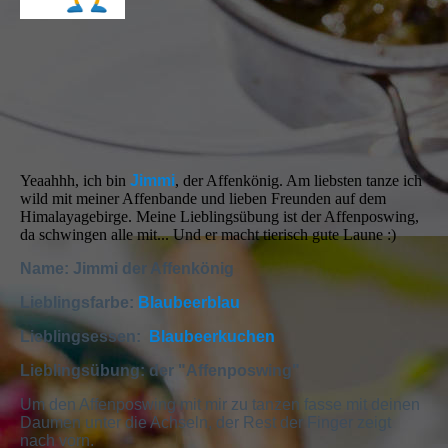
Yeaahhh, ich bin
Jimmi
, der Affenkönig. Am liebsten tanze ich
wild mit meiner Affenbande und lieben Freunden auf dem
Himalayagebirge. Meine Lieblingsübung ist der Affenposwing,
da schwingen alle mit... Und er macht tierisch gute Laune :)
Name: Jimmi der Affenkönig
Lieblingsfarbe:
Blaubeerblau
Lieblingsessen:
Blaubeerkuchen
Lieblingsübung: der "Affenposwing"
Um den Affenposwing mit mir zu tanzen fasse mit deinen
Daumen unter die Achseln, der Rest der Finger zeigt
nach vorn.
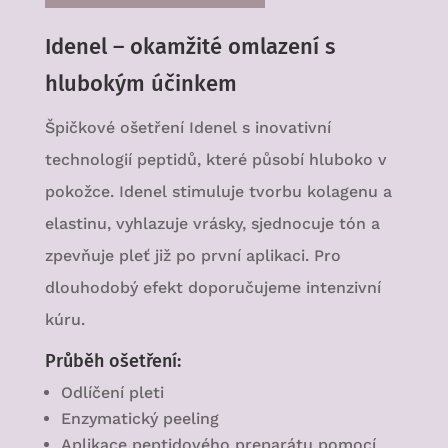
Idenel – okamžité omlazení s
hlubokým účinkem
Špičkové ošetření Idenel s inovativní
technologií peptidů, které působí hluboko v
pokožce. Idenel stimuluje tvorbu kolagenu a
elastinu, vyhlazuje vrásky, sjednocuje tón a
zpevňuje pleť již po první aplikaci. Pro
dlouhodobý efekt doporučujeme intenzivní
kúru.
Průběh ošetření:
Odlíčení pleti
Enzymatický peeling
Aplikace peptidového preparátu pomocí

PROBLEM TO SOLVE: Pictures do not belong in the copy. Repeat only the lines from the top of the records through the line containing "pokožce. Idenel stimuluje tvorbu kolagenu a".

THE COMPLETED TASK:
Yeaahhh, ich bin
Jimmi
, der Affenkönig. Am liebsten tanze ich
wild mit meiner Affenbande und lieben Freunden auf dem
Himalayagebirge. Meine Lieblingsübung ist der Affenposwing,
da schwingen alle mit... Und er macht tierisch gute Laune :)
Name: Jimmi der Affenkönig
Lieblingsfarbe:
Blaubeerblau
Lieblingsessen:
Blaubeerkuchen
Lieblingsübung: der "Affenposwing"
Um den Affenposwing mit mir zu tanzen fasse mit deinen
Daumen unter die Achseln, der Rest der Finger zeigt
nach vorn.
Idenel – okamžité omlazení s
hlubokým účinkem
Špičkové ošetření Idenel s inovativní
technologií peptidů, které působí hluboko v
pokožce. Idenel stimuluje tvorbu kolagenu a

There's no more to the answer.